This posting has been heavily edited and updated to the best of my knowledge and abilities.

It is getting late in the year to start your new poultry flock. However it is a good time to make plans and to start constructing your coop(hen house) and to design an outside run.
Outside space(run) needs to be a minimum of 4 square feet for each hen, ‘Larger is always better for your chickens health and welfare. {Run length X width = run size in square feet.}

Need a chicken coop? Think small, cheap and easy to build. Best rule of thumb is you will need a minimum of 2 square feet of floor space for each chicken. A four(4) foot square chicken coop will house 6 to 8 chickens with ease. If your lucky you can find enough materials free of charge to build a 4 by 4 foot or maybe as large as 4 by 8 foot (1 sheet of plywood) coop. Check with your friends and neighbors, ask around at construction sites for free ‘scrap lumber.

Home made chicken coop

Home made chicken coop

Salvage and recycle old wood fencing. It seems that someone is always replacing wood fence panels and has a need to dispose of the old panels. Wood fence panels are about 8 feet long and 6 feet tall containing two or three 8 foot long 2X4’s. If your willing to invest a little time and effort this project will cost almost no out of pocket cash to build.
Tools needed are few. A measuring tape, claw hammer, hand saw or power circle saw and a pound or 2 of 8 and 16 penny nails. Enlist the help of friends and neighbors, make it a fun to do project.

Portable chicken coop

Portable chicken coop

If your yard does not have shaded area(s) this coop is enclosed on 3 sides at the bottom, 18 to 24 inches off the ground to provide a shaded area for your chickens during the heat of summer. Without shade in high heat chickens can overheat and die. Keep in mind that it’s construction must provide you with easy access to gather eggs and to clean out old litter as needed. The picture is labeled as ‘portable coop’ but in all truth, it would not be easy to move this coop around without a lot of help.
A solid built coop is very important in keeping your flock safe from bad weather and predators. People are not the only animal that likes chicks, chicken and eggs!

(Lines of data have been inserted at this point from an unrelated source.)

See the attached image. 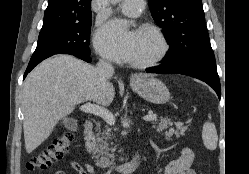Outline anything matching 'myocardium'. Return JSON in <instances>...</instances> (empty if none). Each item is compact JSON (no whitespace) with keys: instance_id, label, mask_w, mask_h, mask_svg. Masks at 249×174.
Segmentation results:
<instances>
[{"instance_id":"myocardium-1","label":"myocardium","mask_w":249,"mask_h":174,"mask_svg":"<svg viewBox=\"0 0 249 174\" xmlns=\"http://www.w3.org/2000/svg\"><path fill=\"white\" fill-rule=\"evenodd\" d=\"M138 31H148L154 34L160 44V50L154 56L142 61L133 62L132 65L138 68H145L156 65L163 61L170 51V43L164 32L158 26L150 23L142 24L138 28Z\"/></svg>"}]
</instances>
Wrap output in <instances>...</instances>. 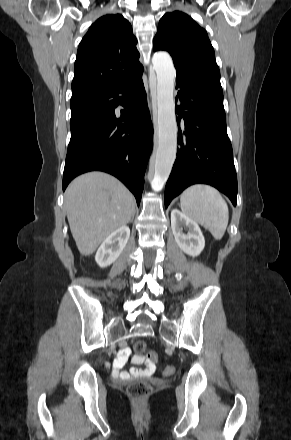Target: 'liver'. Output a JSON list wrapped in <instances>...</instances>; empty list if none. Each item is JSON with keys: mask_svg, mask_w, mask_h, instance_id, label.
<instances>
[{"mask_svg": "<svg viewBox=\"0 0 291 440\" xmlns=\"http://www.w3.org/2000/svg\"><path fill=\"white\" fill-rule=\"evenodd\" d=\"M65 208L80 254H93L115 230L135 213L132 193L115 177L89 172L75 178L65 192Z\"/></svg>", "mask_w": 291, "mask_h": 440, "instance_id": "obj_1", "label": "liver"}]
</instances>
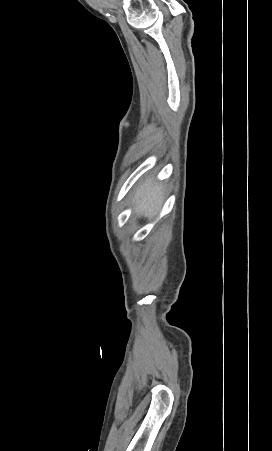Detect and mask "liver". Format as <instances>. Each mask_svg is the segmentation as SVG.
Returning a JSON list of instances; mask_svg holds the SVG:
<instances>
[{
    "mask_svg": "<svg viewBox=\"0 0 272 451\" xmlns=\"http://www.w3.org/2000/svg\"><path fill=\"white\" fill-rule=\"evenodd\" d=\"M164 194L162 186H153L150 178L139 186L135 192L132 204H136L135 212L144 218H153L162 208Z\"/></svg>",
    "mask_w": 272,
    "mask_h": 451,
    "instance_id": "liver-1",
    "label": "liver"
}]
</instances>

Consider recycling an old unused garage or storage shed into a coop. I often see cheap made, light weight storage sheds being given away by people simply to get them out of their yard. They are light weight and would make excellent chicken coops with the addition of a few ground anchors, nest boxes and a roosting perch.

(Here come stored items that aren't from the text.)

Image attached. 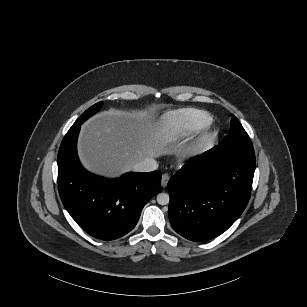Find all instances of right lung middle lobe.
<instances>
[{
    "label": "right lung middle lobe",
    "mask_w": 307,
    "mask_h": 307,
    "mask_svg": "<svg viewBox=\"0 0 307 307\" xmlns=\"http://www.w3.org/2000/svg\"><path fill=\"white\" fill-rule=\"evenodd\" d=\"M103 102H98L95 105L91 106L89 109H87L78 119L75 123H83L88 118L96 114L100 108L102 107Z\"/></svg>",
    "instance_id": "1"
}]
</instances>
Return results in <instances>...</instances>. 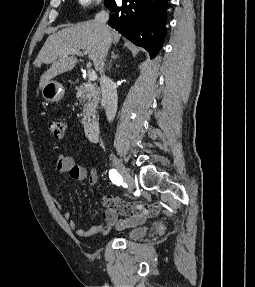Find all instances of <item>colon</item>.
<instances>
[{
  "mask_svg": "<svg viewBox=\"0 0 255 287\" xmlns=\"http://www.w3.org/2000/svg\"><path fill=\"white\" fill-rule=\"evenodd\" d=\"M48 128L55 138H61L64 134L65 125L60 120H50Z\"/></svg>",
  "mask_w": 255,
  "mask_h": 287,
  "instance_id": "1",
  "label": "colon"
}]
</instances>
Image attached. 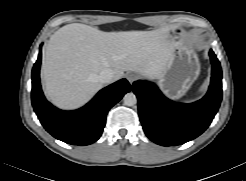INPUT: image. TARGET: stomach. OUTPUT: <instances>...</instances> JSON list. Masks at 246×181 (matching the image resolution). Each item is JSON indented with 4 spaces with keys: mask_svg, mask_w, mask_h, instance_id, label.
<instances>
[{
    "mask_svg": "<svg viewBox=\"0 0 246 181\" xmlns=\"http://www.w3.org/2000/svg\"><path fill=\"white\" fill-rule=\"evenodd\" d=\"M172 47L165 66L156 77L162 91L171 99L184 96L200 73V63L191 45L182 41L181 32H169Z\"/></svg>",
    "mask_w": 246,
    "mask_h": 181,
    "instance_id": "stomach-1",
    "label": "stomach"
}]
</instances>
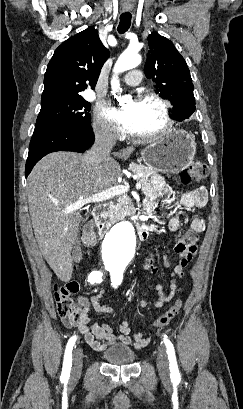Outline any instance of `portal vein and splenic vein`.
<instances>
[{
  "label": "portal vein and splenic vein",
  "instance_id": "1",
  "mask_svg": "<svg viewBox=\"0 0 243 409\" xmlns=\"http://www.w3.org/2000/svg\"><path fill=\"white\" fill-rule=\"evenodd\" d=\"M141 188V183L137 182L136 183V189H140ZM129 191V185H118V186H113L103 192L94 194L92 196H89L87 198H80L77 202H75L74 204L70 205L69 207H67L65 209V213H69L71 211H75V210H79L81 209L85 204L87 203H96V202H102L105 200H108L114 196L120 195V194H124L127 193Z\"/></svg>",
  "mask_w": 243,
  "mask_h": 409
}]
</instances>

Simple chicken coop design

Simple chicken coop design

This picture is of poor quality but item (A) is a roosting platform board 18 inches off the floor, wide enough to prevent roosting chickens from soiling your nest boxes with their droppings. (B) is a roosting perch 4 to 6 inches above the board platform. Allow at least 9 inches of roost perch space for each chicken in your flock and (C) is 1 or more nest boxes located underneath the roost platform board.  Remember when constructing you nest boxes to build them so it will be easy for you to remove old nest box litter and refill with clean nesting litter materials such as saw shavings, straw or grass hay. Clean nest box litter will aid greatly in keeping your eggs from becoming soiled making egg cleaning much easier.

Chicken coop with attached wire covered outdoor run.

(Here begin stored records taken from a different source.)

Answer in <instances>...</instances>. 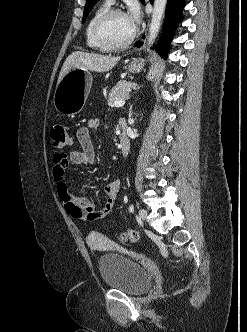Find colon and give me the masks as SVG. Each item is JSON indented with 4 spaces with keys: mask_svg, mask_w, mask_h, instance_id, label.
Returning a JSON list of instances; mask_svg holds the SVG:
<instances>
[{
    "mask_svg": "<svg viewBox=\"0 0 247 332\" xmlns=\"http://www.w3.org/2000/svg\"><path fill=\"white\" fill-rule=\"evenodd\" d=\"M51 138L56 149L62 150L72 144V138L65 125L61 123L54 124L51 128ZM123 242H137L139 240V233L134 229L127 230L121 237Z\"/></svg>",
    "mask_w": 247,
    "mask_h": 332,
    "instance_id": "5ec220e1",
    "label": "colon"
}]
</instances>
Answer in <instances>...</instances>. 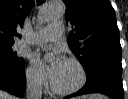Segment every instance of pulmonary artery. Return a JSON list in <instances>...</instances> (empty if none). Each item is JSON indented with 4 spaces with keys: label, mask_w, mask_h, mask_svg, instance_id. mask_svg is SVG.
<instances>
[{
    "label": "pulmonary artery",
    "mask_w": 128,
    "mask_h": 99,
    "mask_svg": "<svg viewBox=\"0 0 128 99\" xmlns=\"http://www.w3.org/2000/svg\"><path fill=\"white\" fill-rule=\"evenodd\" d=\"M64 28L61 23H53L39 31H36L30 38L31 43L42 44L55 42L63 35Z\"/></svg>",
    "instance_id": "e3ab8cb5"
}]
</instances>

Chicken coop with attached wire covered outdoor run.

This is an example of a small simple chicken coop with an attached wire covered run to house your chickens as well as protect them from predators. Your yard, with or without fencing and your chicken flock size and available building materials will dictate what type of chicken coop best fits your needs. Happy stress free chickens will produce many eggs for many months for you and your family.

Think healthy food before you snack. Eat healthy.